British rabbi (1884–1953)

Shemtob Gaguin(e) (5 September 1884 - 30 July 1953) was a Sephardic rabbi and scion of a famous Moroccan rabbinical dynasty which emigrated to Palestine from Spain at the time of the Inquisition.

==Biography==
He was the great-grandson of R. Chaim Abraham Gagin, the first Hakham Bashi of the Holy Land during the Ottoman Empire, and the son and nephew respectively of Rabbis Isaac and Abraham Gaguin. He was the great-great-grandson of the famous scholar and kabbalist, Sar Shalom Sharabi.

He studied at the "Doresh Zion" College, Jerusalem and was a pupil of R. Jacob Alfiya. At an early age, he contributed articles to the Palestinian Hebrew Press (Hahhabbezeleth et al.) on aspects of Jewish traditional observances, as well as on biblical and philological matters.

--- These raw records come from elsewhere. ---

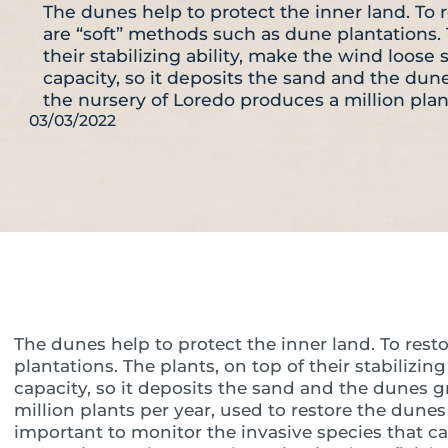
The dunes help to protect the inner land. To 
are “soft” methods such as dune plantations. 
their stabilizing ability, make the wind loos
capacity, so it deposits the sand and the du
the nursery of Loredo produces a million pla
03/03/2022
The dunes help to protect the inner land. To rest
plantations. The plants, on top of their stabilizi
capacity, so it deposits the sand and the dunes 
million plants per year, used to restore the dunes 
important to monitor the invasive species that c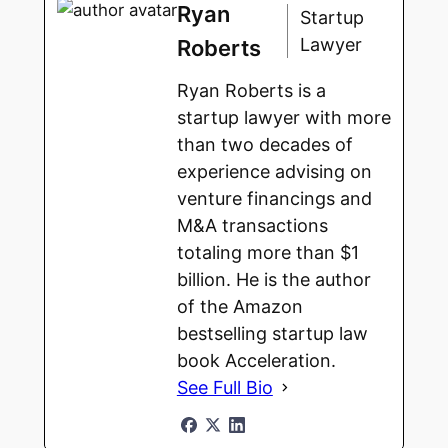
Ryan
Startup
Lawyer
Roberts
Ryan Roberts is a
startup lawyer with more
than two decades of
experience advising on
venture financings and
M&A transactions
totaling more than $1
billion. He is the author
of the Amazon
bestselling startup law
book Acceleration.
See Full Bio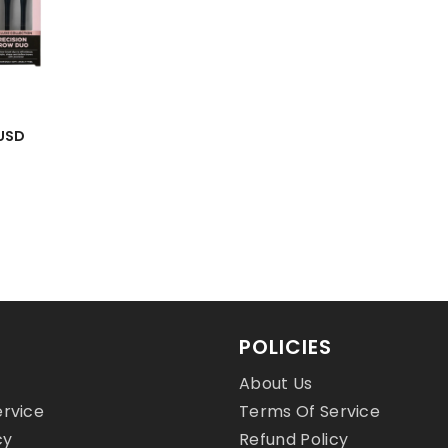
 USD
 USD
POLICIES
About Us
ervice
Terms Of Service
cy
Refund Policy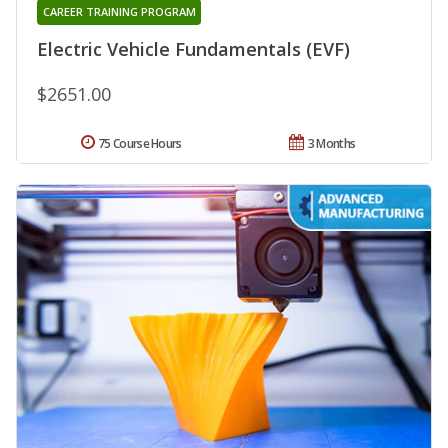
CAREER TRAINING PROGRAM
Electric Vehicle Fundamentals (EVF)
$2651.00
75 Course Hours
3 Months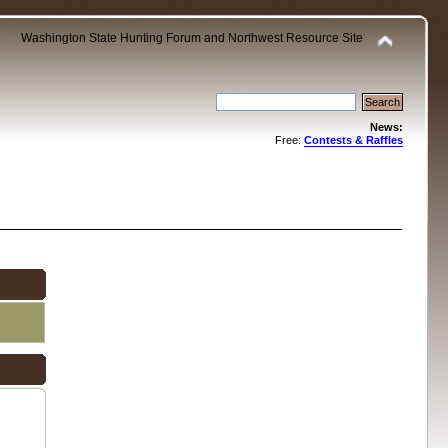
Washington State Hunting Forum and Northwest Resource Site
News:
Free:
Contests & Raffles
.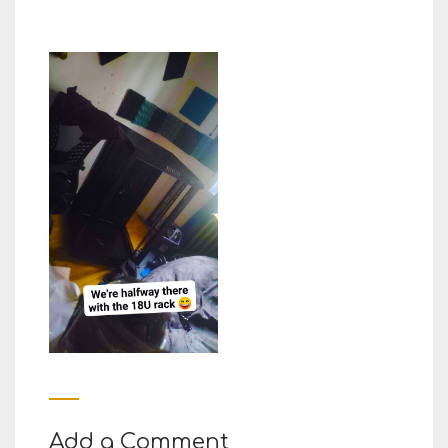
Add a Comment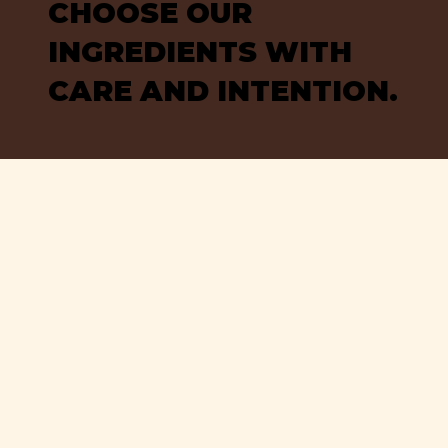
CHOOSE OUR
INGREDIENTS WITH
CARE AND INTENTION.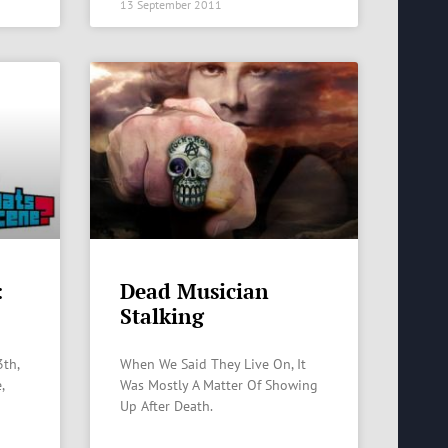
13 September 2011
:
Dead Musician
Stalking
3th,
When We Said They Live On, It
,
Was Mostly A Matter Of Showing
Up After Death.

He was awarded rabbinical diplomas by numerous authorities, including R. Haim Berlin and Chief Rabbis Jacob Meir, C.B.E. and Abraham Kook, C.B.E. of Palestine. In 1911, Rabbi Gaguine was appointed to serve in the office of dayyanut in Cairo. In 1919, he was invited to serve In Manchester, being appointed Ab Beth Din 1n 1920. In 1927 he was appointed Rosh Yeshibah of Judith Montefiore College in Ramsgate. He was also served as a Senior Rabbi to Lauderdale Road synagogue in Maida Vale of the Spanish and Portuguese Jews Congregation of London.

His son, Rabbi Dr. Maurice Gaguine, served as rabbi of the Withington Congregation of Spanish and Portuguese Jews.

==Positions held==
- Dayan of the Beth Din of the autonomous Jewish Community of Egypt from 1911 to 1919.
- Senior Rabbi of the Sephardi Congregation of Withington, Manchester, 1919–1926.
- Dayan of the Manchester Beth Din, 1920–1926.
- Appointed Ecclesiastical Chief (Haham) and Ab Beth Din of the Spanish and Portuguese Jews in England in 1920.
- Principal (Rosh Yeshivah) of the Judith Montefiore Theological College, Ramsgate, from 1927.
- Appointed by Act of Parliament in 1934 as Vice President of the Rabbinical Commission for the Licensing of Shochatim in Great Britain.
- Head of the Sephardi Medrash "Heshaim" in London from 1935.

==Published works==
His major contribution to Jewish scholarship was Keter Shem Tob, an encyclopaedic treatise which examines and compares the rites, ceremonies and liturgy of the eastern and western Sephardim and Ashkenazim, paying particular attention to the customs of Spanish and Portuguese Jews. The first two volumes were published in 1934. The final work comprised a total of 7 volumes, the last 4 of which were published posthumously with the help of his son, Rabbi Dr. Maurice Gaguine. In 1998 "Keter Shem Tob" was republished as a complete set.

His other works were:
- Pirke Shirah, 1937 (poems and special prayers)
- Jews of Cochin, 1953
- Various articles on talmudic, theological and legal subjects in the Jewish Chronicle, Jewish Guardian, Jewish World, World Jewry, Jewish Tribune (India), Israel’s Messenger (China), Rosh Hashana Annual (South Africa) etc.
- Shulhan Aruch, a critical study based on several old editions and unpublished manuscripts.
- Six Responsa
- Sermons
- Rambles in Spain, synagogal inscriptions and local Jewish customs.
- Various commentaries on Midrash Rabbah and Midrash Tanchuma.
A significant bulk of his responsa, sermons, and other works was never published, and they remain in manuscript or lost.

He was also the editor of "Yehudith" (organ of the Montefiore College).

(For further information, see Jewish Encyclopedia, Encyclopaedia Judaica and Ozar Israel.)